Diariodominicano.com reproduce a continuación el manifiesto de los restauradores al proclamar el inicio de la guerra por la Restauración de la República:

"Compatriotas:

"!La situación actual de los dominicanos puede definirse brevemente diciendo que un puñado de hombres ambiciosos y una multitud de hombres sufridos han dado lugar a que el Gobierno sacrifique nuestra cara y tierna patria, una patria tan costosa! Los actuales gobernantes no se obstinan más que en desarrollar un pensamiento político y no se ocupan más que en establecer contribuciones que arruinan a los infelices mientras pagan cuantiosos sueldos a empleados inútiles recreándose otros en ver adornados sus nombres con pomposos títulos, habiendo en esto algo de vanidad y nada de la grandeza varonil.

"El país sufre a estos hombres, no porque no vea sus desaciertos, sino porque obedece constantemente a las circunstancias, porque somos esclavos de nuestra suerte. Se sostiene este gobierno porque nuestra raza es la más obediente, que no contenta con llevar atada la coyunda del principio de la paz, por esto la unión vive, por eso el actual gobierno ha durado hasta hoy; pero su mando está produciendo males incalculables al país por el escepticismo que siembra, siendo por esta razón mucho más perjudicial que los gobiernos más crueles, porque cuando un gobierno causa a la sociedad pérdidas que brotan sangre, es fácil hacer desaparecer en poco tiempo hasta la cicatriz; pero cuando la envenenan con la tea de la discordia, introduciendo en las venas la ponzoña del egoísmo más ignorante !qué porvenir reserva a la sociedad!.

"Es, pues, necesario que todos contribuyamos a hacer desaparecer este gobierno, sin salir de los límites de la legalidad, porque los malos medios no dan buen resultado, como la mala simiente no da buen fruto; pero trabajando sin levantar manos, y buscando sin descanso el medio de que reemplace en el más breve término posible una política que se ocupe de los intereses de la nación, a la política actual que sólo se ocupa de los intereses de algunas personas.

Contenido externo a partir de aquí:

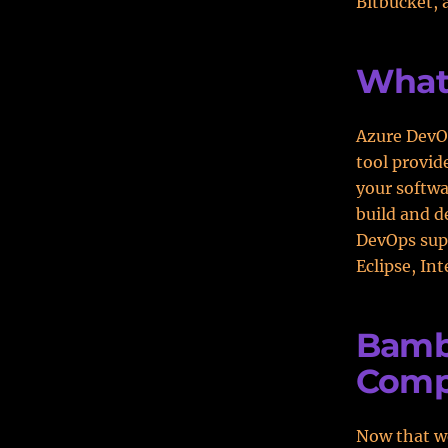
Bitbucket, 
What
Azure DevOp
tool provid
your softwa
build and d
DevOps supp
Eclipse, Int
Bamb
Comp
Now that we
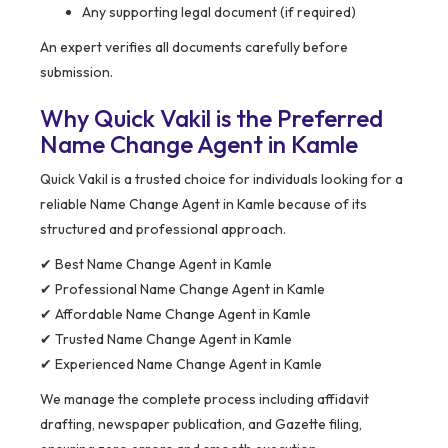
Any supporting legal document (if required)
An expert verifies all documents carefully before
submission.
Why Quick Vakil is the Preferred
Name Change Agent in Kamle
Quick Vakil is a trusted choice for individuals looking for a
reliable Name Change Agent in Kamle because of its
structured and professional approach.
✔ Best Name Change Agent in Kamle
✔ Professional Name Change Agent in Kamle
✔ Affordable Name Change Agent in Kamle
✔ Trusted Name Change Agent in Kamle
✔ Experienced Name Change Agent in Kamle
We manage the complete process including affidavit
drafting, newspaper publication, and Gazette filing,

"Y qué medios creen ustedes el más a propósito para conseguir ese resultado? Ante todo, la unión y la propaganda de ideas; acerquémonos unos a otros; sea cada partido un hombre, fundiéndose toda nuestra voluntad en una sola voluntad y de acuerdo en lo que queremos para el

presente y para el porvenir, en los medios y en los resultados, mientras el gobierno se atrae a ciertos hombres, atacándolos por el lado de sus debilidades, a otros por el lado de la inteligencia, seamos la fuerza de la idea en oposición al actual gobierno, que sólo representa la idea de la fuerza por más que sea excesivamente débil; y el día que todos los hombres de nuestro partido, que ahora, sólo en momentos dados nos reunimos, trabajemos sin descanso, presentando una solución completa a todas las cuestiones políticas que se presenten, esta situación sin base, cuya política consiste en no tenerla, cuya habilidad se reduce a la de Proteo, desaparecerá ante nuestro sistema como la sombra ante la luz.

"No se interpreten mal nuestras palabras; no proponemos una conspiración ni cosa semejante; no queremos nada ilícito, sólo que las filas de nuestro partido se estrechen y los que quedemos trabajemos por nosotros y por los que se van; que tengamos más presente que nunca, que un partido no es sino la consecuencia de una escuela, y que por lo tanto más aunque a los triunfos duraderos de la teoría, que nuestro partido es de porvenir, y que no debemos por lo tanto perdonar ningún trabajo para asegurar nuestra cosecha, y en medio de nuestros trabajos, de nuestra proscripción, de nuestro martirios, debe alentarnos siempre la persuación que tenemos de que no trabajamos para nosotros personalmente sino para el bien de nuestra patria.

"Dominicanos: abrid los ojos para que os desengañéis y comprendáis que esto no es una conspiración; sólo es una causa legítima que todos unidos debemos abrazar, pues no reclamamos más que nuestro derecho y nuestra libertad, que es la voz que resuena en todo el suelo dominicano, como lo deberéis haber presenciado cada uno en particular, que ha sido vendida nuestra patria, que nos han engañado, que han sacrificado nuestra libertad, por lo que todos unidos y de acuerdo debemos decir: !Viva la Libertad! !Viva la Unión! !Viva la Religión! !Viva la República Dominicana!".

Manifiesto puesto a circular por los restauradores el día 16 de agosto de 1863, tras producirse el "Grito de Capotillo".